The IMF also anticipated the debt-to-GDP ratio deteriorating to 90pc this year against 85pc prior to the Covid-19 shock. But this showed even the pre-virus debt situation was also worse than debt-to-GDP ratio that stood at 75.3pc and the Fund estimated it reaching 80.5pc in FY2020. The IMF staff concedes this, saying the “public debt is higher than projected at the time of programme approval and the first review but continues to be on a clear downward path”.
The Fund said the Covid-19 shock had given rise to an urgent balance of payments needs even though oil prices and weaker import demand provided some support to the current account. This will be because of a likely halt to export growth due to fall in external demand, $5bn drop in remittances in FY2020 and FY2021 owing to setbacks in the Gulf and outflow of portfolio funds.
This scenario will result in new external financing needs of about $2bn — 0.8pc of GDP — in the last quarter of FY2020. These urgent financing needs will be met through $1.4bn RFI and fresh resources of around $250 million committed by multilateral partners and maintaining SBP reserves at $12bn (2.7 months of imports) by the end of FY2020, a level similar to the one prior to the Covid-19 shock.
Moreover, a potential financing gap of around $1.6bn could emerge in FY2021, which would be filled through the use of reserve assets, additional support from multilateral partners, and, if needed, additional policy adjustments.

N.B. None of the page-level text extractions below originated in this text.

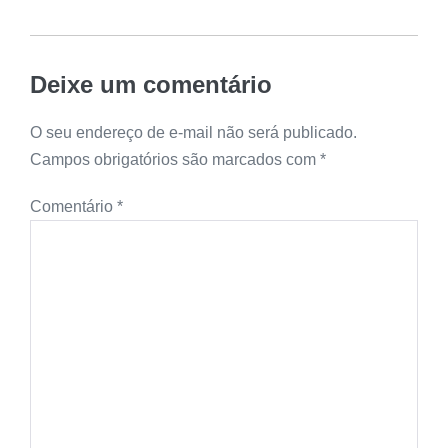
Deixe um comentário
O seu endereço de e-mail não será publicado.
Campos obrigatórios são marcados com
*
Comentário
*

The IMF that noted the package for the construction sector would address acute employment needs generated by the lockdown, which included a special tax regime and no wealth declaration for projects launched during a short window until the end of 2020.
To ensure the quality of emergency spending in the health sector, the Fund said, the authorities had committed to subject the procurement of urgently needed medical supplies to an ex-post audit by the Auditor General of Pakistan, the results of which would be published on the website of the Ministry of Finance. “This measure will help limit vulnerabilities to corruption,” it added.

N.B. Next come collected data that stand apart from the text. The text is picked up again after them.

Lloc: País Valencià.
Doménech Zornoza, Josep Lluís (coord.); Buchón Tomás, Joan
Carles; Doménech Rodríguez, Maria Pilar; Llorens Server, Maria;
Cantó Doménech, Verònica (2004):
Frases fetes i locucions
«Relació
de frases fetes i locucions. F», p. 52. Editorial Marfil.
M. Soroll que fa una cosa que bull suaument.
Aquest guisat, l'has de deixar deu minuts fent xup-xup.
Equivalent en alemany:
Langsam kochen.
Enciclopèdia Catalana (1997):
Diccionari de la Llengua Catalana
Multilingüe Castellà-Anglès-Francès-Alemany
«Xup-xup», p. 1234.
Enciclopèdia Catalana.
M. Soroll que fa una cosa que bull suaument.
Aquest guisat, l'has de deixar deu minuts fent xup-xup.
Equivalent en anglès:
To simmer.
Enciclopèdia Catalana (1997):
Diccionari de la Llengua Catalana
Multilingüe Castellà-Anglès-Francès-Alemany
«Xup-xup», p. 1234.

The IMF warned that with growth remaining below potential, risks associated with policy slippages and resistance to reforms, including from vested interest groups, loomed large. This, together with weak implementation capacity, may jeopardise the programme objectives and availability of external financing.
The Fund said it was encouraged by the authorities’ commitment to resuming the EFF, as soon as possible, to implement the agreed reform agenda to support growth and strengthen resilience. “In this regard, the Ministry of Finance and the SBP have committed to update the existing memorandum of understanding that clarifies the responsibilities for timely servicing of the obligations to the Fund,” it added.